• [Record extracts]
:::
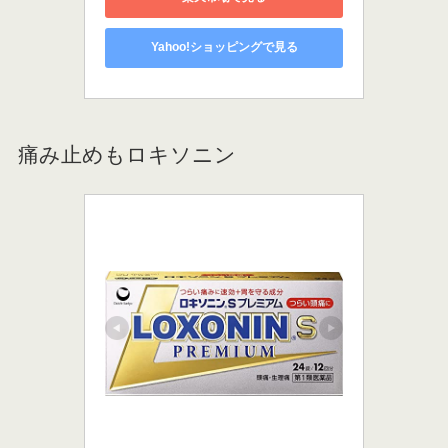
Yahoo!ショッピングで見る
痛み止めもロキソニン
:::
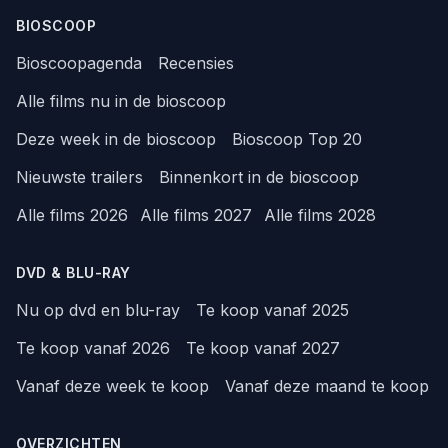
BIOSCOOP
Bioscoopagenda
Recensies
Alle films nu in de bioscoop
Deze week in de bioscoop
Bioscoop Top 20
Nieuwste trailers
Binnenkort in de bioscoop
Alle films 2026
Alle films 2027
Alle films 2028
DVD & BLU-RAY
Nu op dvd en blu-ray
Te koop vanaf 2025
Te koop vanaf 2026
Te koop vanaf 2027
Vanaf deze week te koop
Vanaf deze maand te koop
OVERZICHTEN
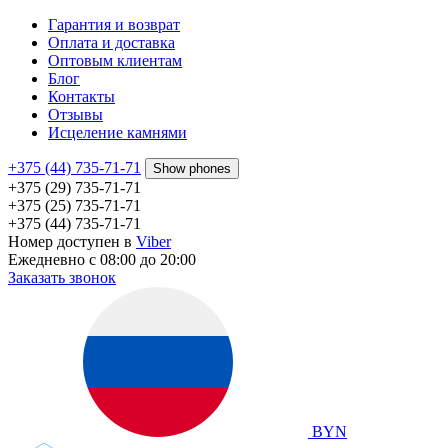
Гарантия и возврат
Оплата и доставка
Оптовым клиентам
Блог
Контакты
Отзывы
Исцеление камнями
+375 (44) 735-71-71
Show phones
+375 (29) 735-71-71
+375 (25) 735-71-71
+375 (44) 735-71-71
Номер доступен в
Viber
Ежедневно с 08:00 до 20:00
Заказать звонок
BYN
:::
• [About this exercise] Could you return exactly the lines above from the line with "Bioscoopagenda" to the line with "Te koop vanaf 2026", both included, and nothing else?

• [Reply to the exercise]
Bioscoopagenda
Recensies
Alle films nu in de bioscoop
Deze week in de bioscoop
Bioscoop Top 20
Nieuwste trailers
Binnenkort in de bioscoop
Alle films 2026
Alle films 2027
Alle films 2028
DVD & BLU-RAY
Nu op dvd en blu-ray
Te koop vanaf 2025
Te koop vanaf 2026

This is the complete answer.